If everyone were to be vaccinated, and numbers still continued to rise, our politicians would have nowhere left to hide. 

But vaccination rates won’t get near 100% – and pushing for a solution that requires full cooperation but can’t achieve it is a perfect strategy for the evasion of blame. If numbers rise, they can point to the unvaccinated; if numbers don’t rise, they can take credit for the vaccine rollout. And so the growing hostility for any continuing restrictions or further COVID-related deaths will be directed at the unvaccinated, instead of the government. 

A recent CBC article bore the subtitle: “Unvaccinated Canadians are a ‘tinderbox’ that threatens Canada more than variants, experts say”. The thinking is that vaccines are a collective prophylactic remedy, like fluoride in the water supply, rather than an individual preventative medicine. But unlike fluoride, which can be avoided by drinking bottled water, for instance, this remedy requires individual consent (or legal compulsion) for an injection that protects against an illness most people neither suffer from nor are in any danger of dying from. 

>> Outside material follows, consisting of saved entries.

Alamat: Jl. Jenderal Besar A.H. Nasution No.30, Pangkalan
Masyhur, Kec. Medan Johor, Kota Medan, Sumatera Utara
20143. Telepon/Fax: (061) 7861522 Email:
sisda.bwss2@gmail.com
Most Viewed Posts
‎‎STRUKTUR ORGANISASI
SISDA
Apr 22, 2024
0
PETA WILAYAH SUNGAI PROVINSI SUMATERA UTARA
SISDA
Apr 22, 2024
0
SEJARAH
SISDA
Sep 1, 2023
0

As the incentivization and coercion continue to ride roughshod over that once-important notion of informed consent, we are accelerating towards a caste system, in which the vaccinated will feel morally justified in discriminating against the unvaccinated. We can expect a kind of righteous persecution and segregation on a scale unknown in Canada.

Most of this could have been avoided had our governments followed their pandemic response plans — instead of copying China’s lockdown strategy — and shielded the vulnerable where possible, leaving the rest of us to achieve population immunity naturally.

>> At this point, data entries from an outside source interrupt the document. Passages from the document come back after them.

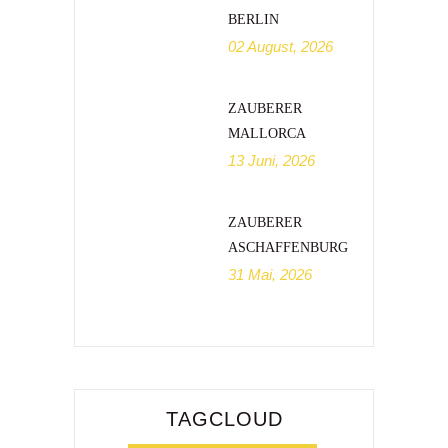
BERLIN
02 August, 2026
ZAUBERER
MALLORCA
13 Juni, 2026
ZAUBERER
ASCHAFFENBURG
31 Mai, 2026
TAGCLOUD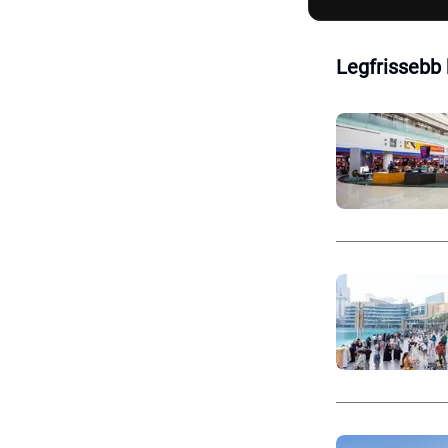
Legfrissebb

But those plans were negligently cast aside, and subsequent layers of error, falsehood, and censorship have brought about the current predicament.

If the coronavirus continues to spread, the likely scenario that will unfold is that those who withhold their consent to vaccination will become a persecuted minority merely for exercising their right to bodily autonomy, while politicians escape blame for the ongoing mishandling of their pandemic response.

But on a more positive note, there will be at least three new vaccinated millionaires.

Andrew Mahon is a writer based in London, England. He has written for the Post Millennial, the Daily Wire, the Conservative Woman, the Spectator and others.